Et que vaut-il dans Replicant, Van Damme, justement ? Disons le franchement, il est superbe, dans les deux rôles. L'avantage de cet acteur sur un Steven Seagal par exemple, c'est qu'il ne s'est jamais pris au sérieux, il a toujours cherché des personnages qui ne lui demandaient pas plus d'expressions que celles que son jeu d'acteur limité pouvait lui fournir. Ici, il joue donc les rôles d'un tueur froid et sanguinaire et d'un enfant dans un corps d'adulte. Bien entendu, on pourra ironiser en disant que ce dernier n'est pas un rôle de composition. Peu importe, il est excellent. Tour à tour inquiétant, drôle, sensible, touchant, émouvant.
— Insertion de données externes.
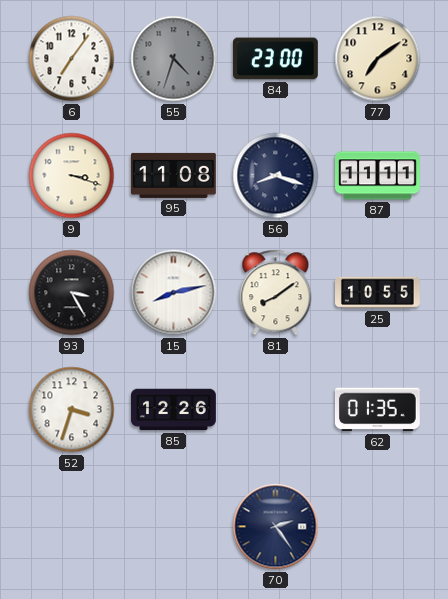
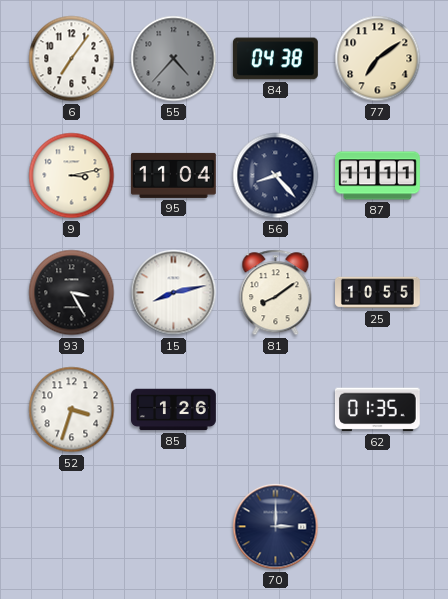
55: 4:33 -> 4:37
84: 23:00 -> 04:38
9: 3:18 -> 3:13
95: 11:08 -> 11:04
56: 8:18 -> 8:23
85: 12:26 -> 1:26
70: 2:24 -> 3:00
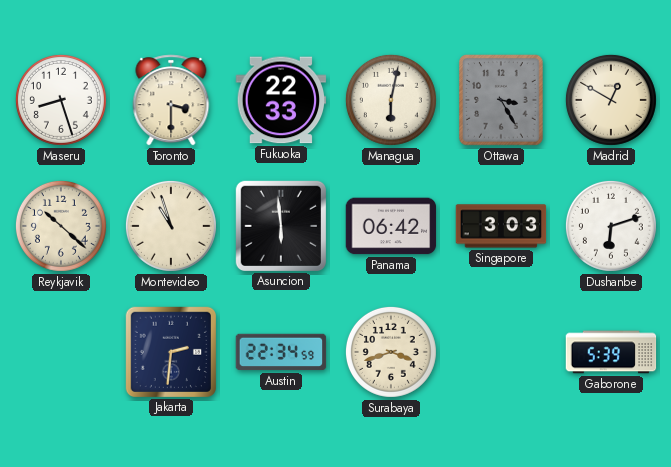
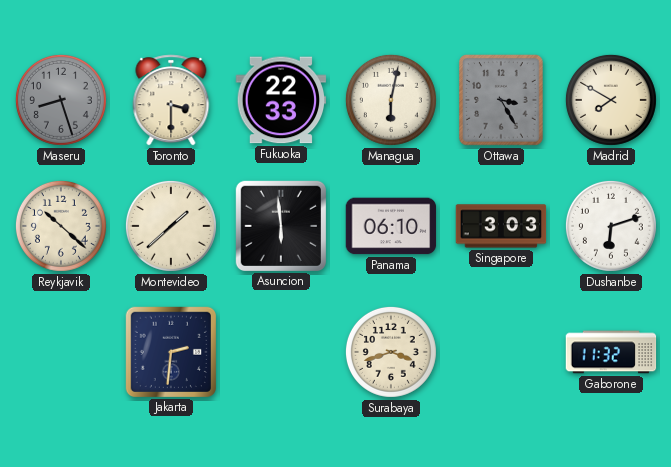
Maseru dial: white -> grey
Madrid: 12:50 -> 7:50
Montevideo: 10:57 -> 1:38
Panama: 06:42 -> 06:10
Austin: 22:34 -> none
Gaborone: 5:39 -> 11:32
Ce double rôle est pour lui un véritable cadeau d'un scénariste à un acteur, le rôle d'une vie. Et la grosseur apparente des traits du scénario ne cache pas la finesse de ces deux personnages presque identiques. L'un à la recherche d'une famille, d'un passé, l'autre constamment en fuite, poursuivi par ce même passé. L'un remplaçant progressivement l'autre. Une très belle idée. La transition, la renaissance, se faisant bien entendu dans la douleur et la violence. C'est là aussi que le film surprend, dans cette violence excessive, qui fait de Replicant le film le plus sombre de la star. Brutal, le personnage de Torch massacre des femmes, les brûle sous les yeux de leurs enfants, tabassent des malades et des infirmières dans un hôpital, tue plusieurs personnes de sang froid, laissant le spectateur incapable de prévoir véritablement les événements qui vont suivre. Car avec un tel personnage, à l'image du tueur de Seven, absolument tout est possible. L'allusion au film de Fincher n'étant pas hasardeuse puisque Replicant cite ouvertement Seven lors de la scène de perquisition de l'appartement du tueur. Van Damme a eu une seconde chance, et il a su la saisir avec un brio et un professionnalisme immenses. Ne vous laissez pas avoir par l'image d'abruti aouaire qu'il se traîne. Allez voir ce film devant lequel on prend un plaisir immense à revoir un acteur qu'on avait trop longtemps mis de côté. Un acteur qui revient sur le devant de la scène grâce à un film foutrement bien foutu. Des retrouvailles, en somme.